ARGUED FEBRUARY 12, 1974.
DECIDED FEBRUARY 18, 1974.
Delinquent minor. Effingham Juvenile Court. Before Judge Hawkins.
Hill, Jones Farrington, Bobby L. Hill, William T. Coleman, III, for appellant.
J. Lane Johnston, District Attorney, for appellee.
M. S. K., an eleven-year-old black boy, came before the Effingham County Juvenile Court judge on charges of having touched two eleven-year-old white girls, who were dressed in pants, in the genital area. He did not contest the statements of the two girls, one of whom said it had happened other times before; but neither of the girls said he had kicked or otherwise hurt them, whereas M. S. K. and his two witnesses seemed to testify to some kicking. The record of the hearing indicates that M. S. K. had not been generally thought to be a behavior problem; that his teacher administered a spanking following this offense; and that the girls' parents had not particularly wanted the matter to go as far as juvenile court. The complaint was filed by the local sheriff.
The judge ordered M. S. K. placed on probation and allowed him to remain in his home, but ordered "that you don't go to school anymore. I want to get you out of that school... You just haven't got any business in school."
1. The motion to dismiss the appeal is denied. See Rule 14 ( 124 Ga. App. 873).
2. This case should not have been brought before the juvenile court. "While in no way condoning the ... [act done by this eleven-year-old child] this court merely observes that such conduct as proved here is usually the subject of disciplinary action by school officials without the necessity of invoking the aid of the courts... To bring all students accused of this or similar deeds of misconduct before the courts would be taking advantage of the real purpose of and necessity for the Juvenile Court Act and would place burdens on the courts which rightfully belong to parents and school officials. It is only when such corrective measures are totally without avail that the courts should be asked to invoke the sometimes awesome consequences of the law." Young v. State, 120 Ga. App. 605, 606 ( 171 S.E.2d 756).

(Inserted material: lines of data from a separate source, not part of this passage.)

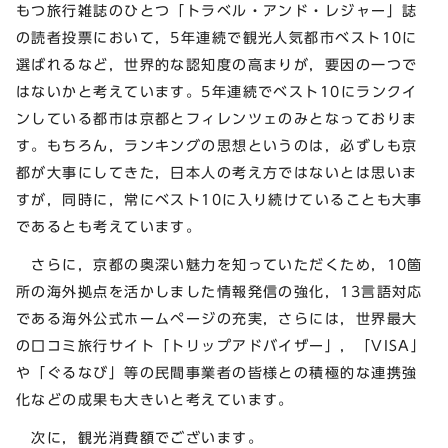
もつ旅行雑誌のひとつ「トラベル・アンド・レジャー」誌
の読者投票において，5年連続で観光人気都市ベスト10に
選ばれるなど，世界的な認知度の高まりが，要因の一つで
はないかと考えています。5年連続でベスト10にランクイ
ンしている都市は京都とフィレンツェのみとなっておりま
す。もちろん，ランキングの思想というのは，必ずしも京
都が大事にしてきた，日本人の考え方ではないとは思いま
すが，同時に，常にベスト10に入り続けていることも大事
であるとも考えています。
さらに，京都の奥深い魅力を知っていただくため，10箇
所の海外拠点を活かしました情報発信の強化，13言語対応
である海外公式ホームページの充実，さらには，世界最大
の口コミ旅行サイト「トリップアドバイザー」，「VISA」
や「ぐるなび」等の民間事業者の皆様との積極的な連携強
化などの成果も大きいと考えています。
次に，観光消費額でございます。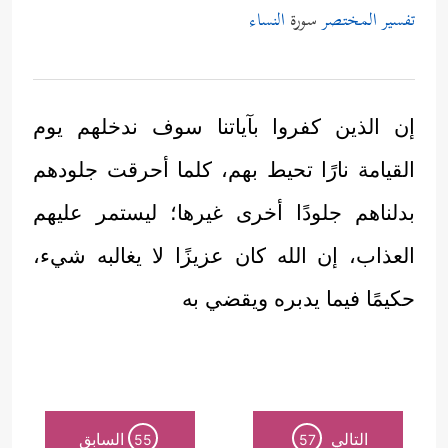
تفسير المختصر
سورة
النساء
إن الذين كفروا بآياتنا سوف ندخلهم يوم
القيامة نارًا تحيط بهم، كلما أحرقت جلودهم
بدلناهم جلودًا أخرى غيرها؛ ليستمر عليهم
العذاب، إن الله كان عزيزًا لا يغالبه شيء،
حكيمًا فيما يدبره ويقضي به
التالي
السابق
55
57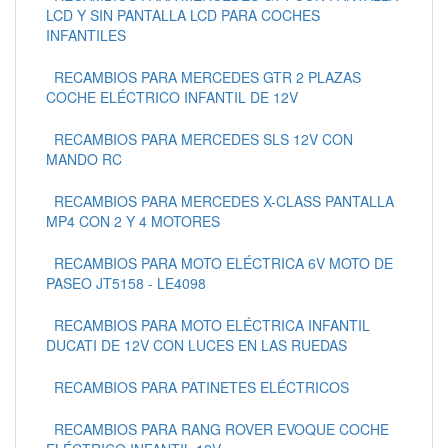
LCD Y SIN PANTALLA LCD PARA COCHES
INFANTILES
RECAMBIOS PARA MERCEDES GTR 2 PLAZAS
COCHE ELÉCTRICO INFANTIL DE 12V
RECAMBIOS PARA MERCEDES SLS 12V CON
MANDO RC
RECAMBIOS PARA MERCEDES X-CLASS PANTALLA
MP4 CON 2 Y 4 MOTORES
RECAMBIOS PARA MOTO ELÉCTRICA 6V MOTO DE
PASEO JT5158 - LE4098
RECAMBIOS PARA MOTO ELÉCTRICA INFANTIL
DUCATI DE 12V CON LUCES EN LAS RUEDAS
RECAMBIOS PARA PATINETES ELÉCTRICOS
RECAMBIOS PARA RANG ROVER EVOQUE COCHE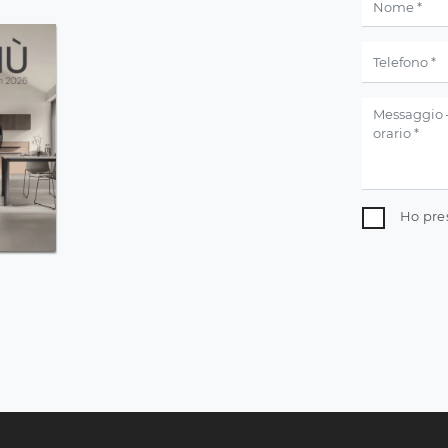
Ho pre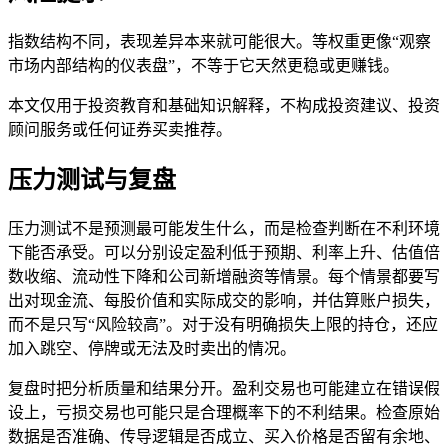
指数结构不同，表现差异本来就可能很大。等权重更像“观察
市场内部结构的仪表盘”，不等于它天然更稳或更赚钱。
本文仅用于投资教育和基础知识解释，不构成投资建议、投资
顾问服务或任何证券买卖推荐。
压力测试与复盘
压力测试不是预测最可能发生什么，而是检查判断在不利环境
下能否承受。可以分别设定盈利低于预期、利率上升、估值倍
数收缩、流动性下降和公司新增融资等情景。每个情景都要写
出对现金流、每股价值和实际成交的影响，并估算账户损失，
而不是只写“风险较高”。对于没有明确损失上限的持仓，还应
加入跳空、停牌或无法及时卖出的情况。
复盘时把分析质量和结果分开。盈利交易也可能建立在错误假
设上，亏损交易也可能只是合理概率下的不利结果。检查原始
数据是否准确、传导逻辑是否成立、买入价格是否留有余地、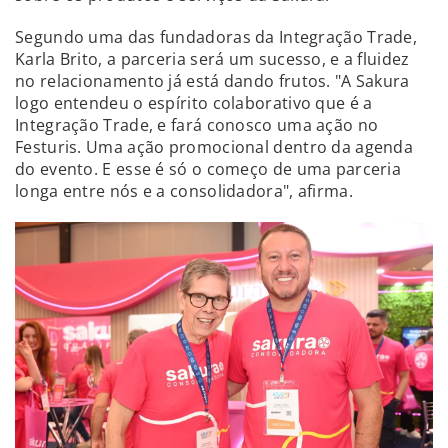
Segundo uma das fundadoras da Integração Trade,
Karla Brito, a parceria será um sucesso, e a fluidez
no relacionamento já está dando frutos. "A Sakura
logo entendeu o espírito colaborativo que é a
Integração Trade, e fará conosco uma ação no
Festuris. Uma ação promocional dentro da agenda
do evento. E esse é só o começo de uma parceria
longa entre nós e a consolidadora", afirma.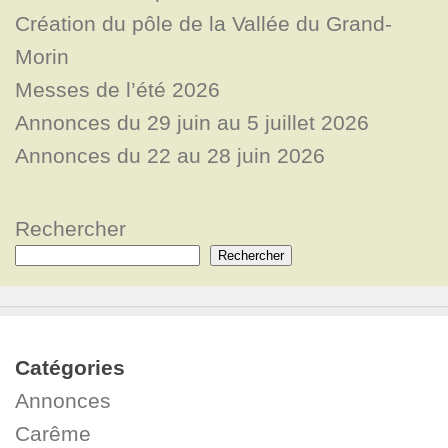
Création du pôle de la Vallée du Grand-
Morin
Messes de l’été 2026
Annonces du 29 juin au 5 juillet 2026
Annonces du 22 au 28 juin 2026
Rechercher
Rechercher
Catégories
Annonces
Carême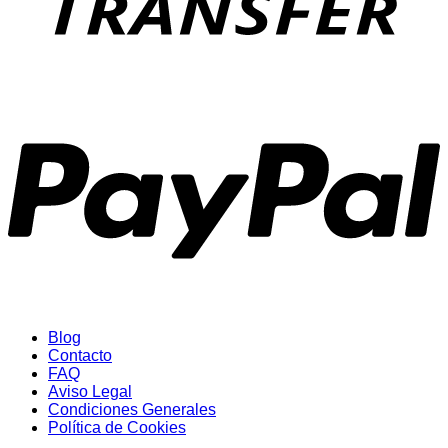
P
Blog
Contacto
FAQ
Aviso Legal
Condiciones Generales
Política de Cookies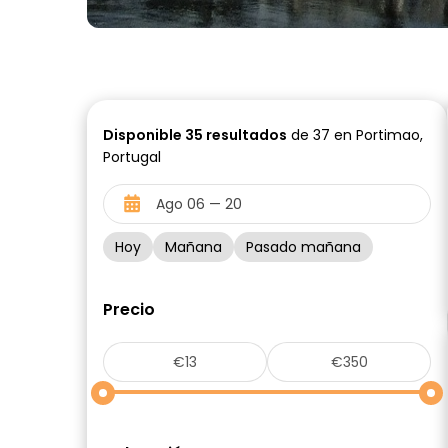
Disponible
35
resultados
de 37 en Portimao,
Portugal
Hoy
Mañana
Pasado mañana
Precio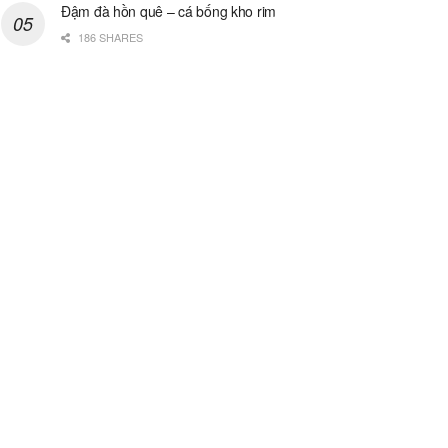
Đậm đà hồn quê – cá bống kho rim
186 SHARES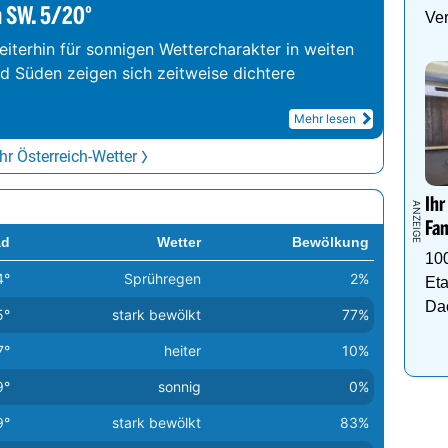
m SW. 5/20°
Ve
iterhin für sonnigen Wettercharakter in weiten
nd Süden zeigen sich zeitweise dichtere
Mehr lesen
r Österreich-Wetter
Ihr
Fam
ad
Wetter
Bewölkung
10
4°
Sprühregen
2%
Eta
Da
5°
stark bewölkt
77%
7°
heiter
10%
9°
sonnig
0%
9°
stark bewölkt
83%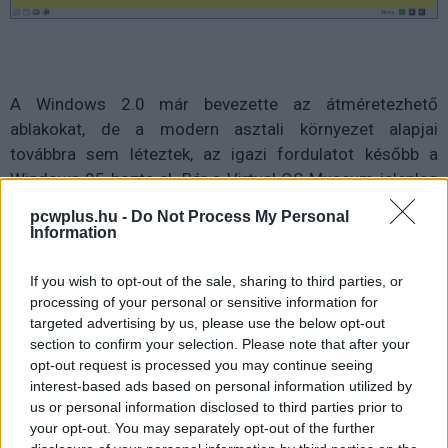
A Windows 2.0 már bevezette az átméretezhető
ablakokat, de a modern asztali környezet alapjai
továbbra sem léteztek, az igazi fordulatot később a
Windows 95 hozta el. Bár a Virtual OS Museum jelenleg
nem tartalmazza magát a Windows 95-öt, a Windows
pcwplus.hu -
Do Not Process My Personal
NT 4.0 elérhető benne, ami ebből a szempontból szinte
Information
ugyanazt adja.
If you wish to opt-out of the sale, sharing to third parties, or
processing of your personal or sensitive information for
targeted advertising by us, please use the below opt-out
section to confirm your selection. Please note that after your
opt-out request is processed you may continue seeing
interest-based ads based on personal information utilized by
us or personal information disclosed to third parties prior to
your opt-out. You may separately opt-out of the further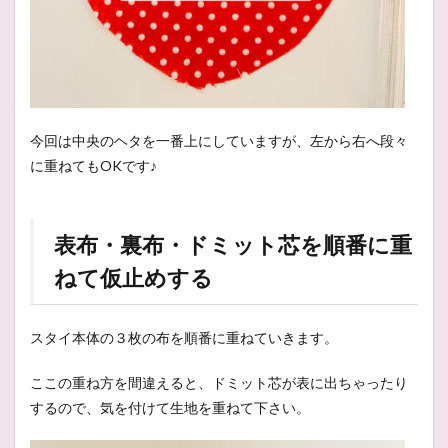
今回は中央のヘタを一番上にしていますが、左から右へ段々
に重ねてもOKです♪
表布・裏布・ドミット芯を順番に重
ねて仮止めする
スタイ本体の３枚の布を順番に重ねていきます。
ここの重ね方を間違えると、ドミット芯が表に出ちゃったり
するので、気を付けて生地を重ねて下さい。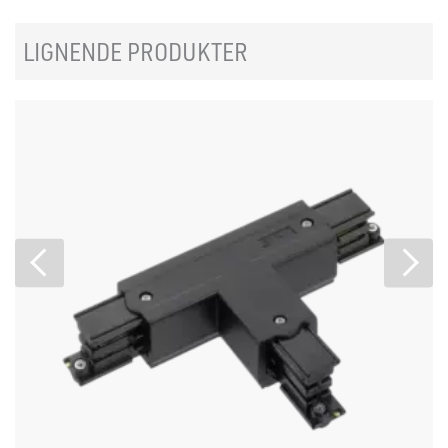
LIGNENDE PRODUKTER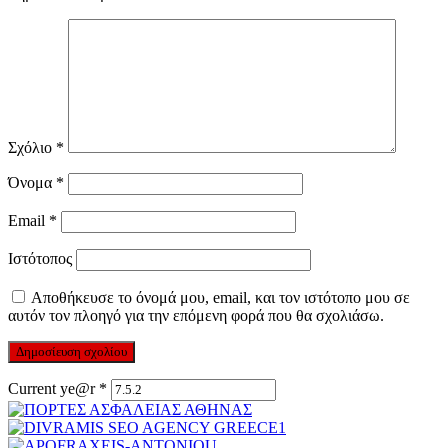
Σχόλιο
*
Όνομα
*
Email
*
Ιστότοπος
Αποθήκευσε το όνομά μου, email, και τον ιστότοπο μου σε
αυτόν τον πλοηγό για την επόμενη φορά που θα σχολιάσω.
Current ye@r
*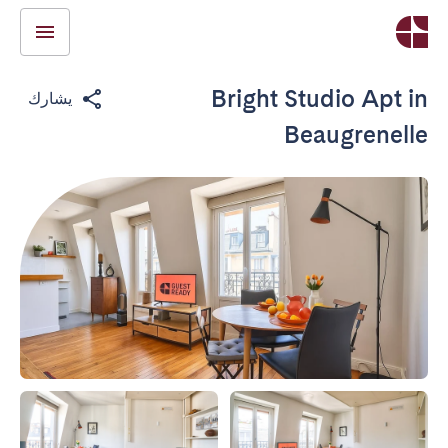
Bright Studio Apt in
يشارك
Beaugrenelle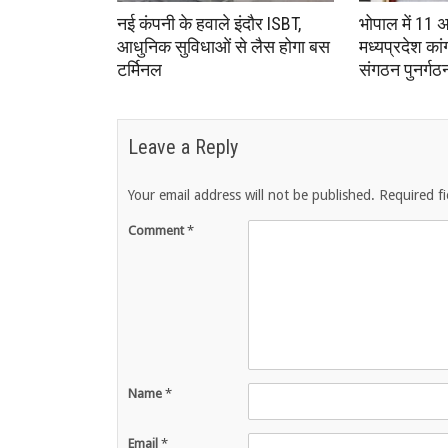
नई कंपनी के हवाले इंदौर ISBT,
भोपाल में 11 
आधुनिक सुविधाओं से लैस होगा बस
मध्यप्रदेश का
टर्मिनल
संगठन पुनर्गठ
Leave a Reply
Your email address will not be published.
Required f
Comment
*
Name
*
Email
*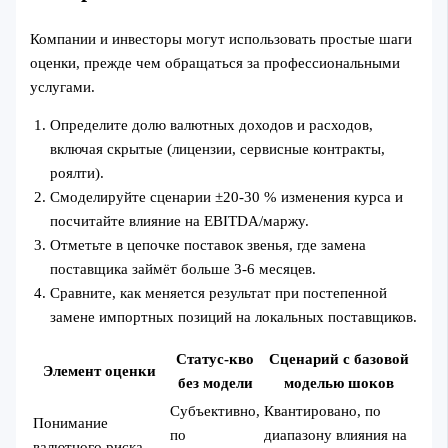
Компании и инвесторы могут использовать простые шаги
оценки, прежде чем обращаться за профессиональными
услугами.
Определите долю валютных доходов и расходов,
включая скрытые (лицензии, сервисные контракты,
роялти).
Смоделируйте сценарии ±20-30 % изменения курса и
посчитайте влияние на EBITDA/маржу.
Отметьте в цепочке поставок звенья, где замена
поставщика займёт больше 3-6 месяцев.
Сравните, как меняется результат при постепенной
замене импортных позиций на локальных поставщиков.
Статус-кво
Сценарий с базовой
Элемент оценки
без модели
моделью шоков
Субъективно,
Квантировано, по
Понимание
по
диапазону влияния на
валютного риска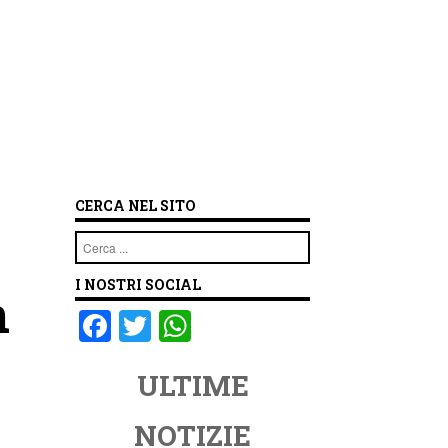
CERCA NEL SITO
Cerca
I NOSTRI SOCIAL
n
F
T
W
a
wi
h
ULTIME
c
tt
at
e
er
s
NOTIZIE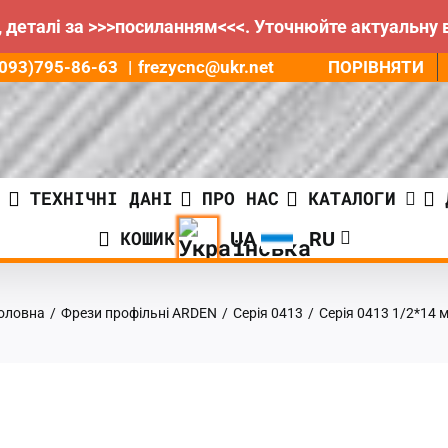
 деталі за >>>посиланням<<<. Уточнюйте актуальну 
ПОРІВНЯТИ
8(093)795-86-63
|
frezycnc@ukr.net
И
ТЕХНІЧНІ ДАНІ
ПРО НАС
КАТАЛОГИ
КОШИК
оловна
/
Фрези профільні ARDEN
/
Серія 0413
/
Серія 0413 1/2*14 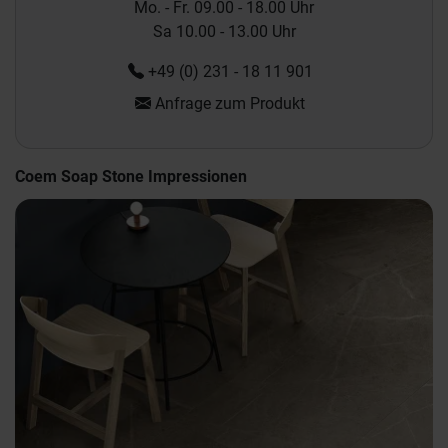
Mo. - Fr. 09.00 - 18.00 Uhr
Sa 10.00 - 13.00 Uhr
+49 (0) 231 - 18 11 901
Anfrage zum Produkt
Coem Soap Stone Impressionen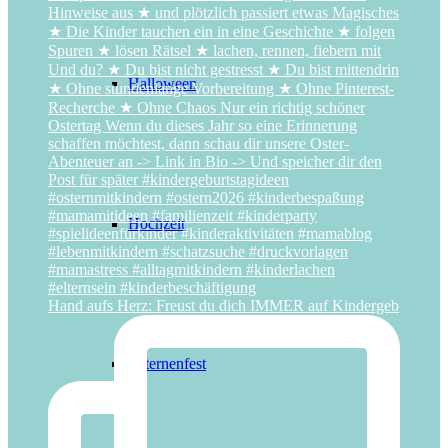
Halloween
Hochzeit
Hand aufs Herz: Freust du dich IMMER auf Kindergeb
Laternenfest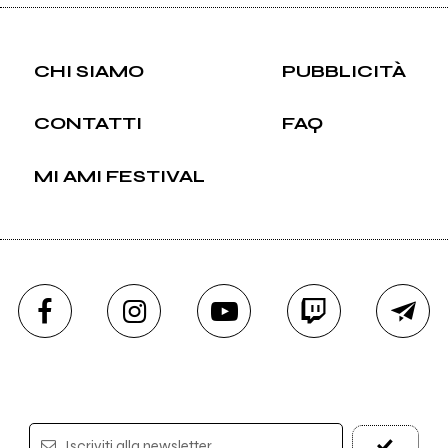
CHI SIAMO
PUBBLICITÀ
CONTATTI
FAQ
MI AMI FESTIVAL
Iscriviti alla newsletter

It should be noted that this youth is below the age of criminal accountability as set by the General Assembly of Georgia. Code Ann. § 26-701. See Code Ann. § 24A-401 for the definition of a "delinquent child" and an "unruly child."
As to his right to an education, the laws of Georgia require children to attend a public or private school between their seventh and sixteenth birthdays. Code Ann. § 32-2104. The American Bar Association Standards relating to probation of adult criminals recommend that a condition for probation is the pursuit of educational training. See pp. 44-45.
Judgment reversed. Deen and Stolz, JJ., concur.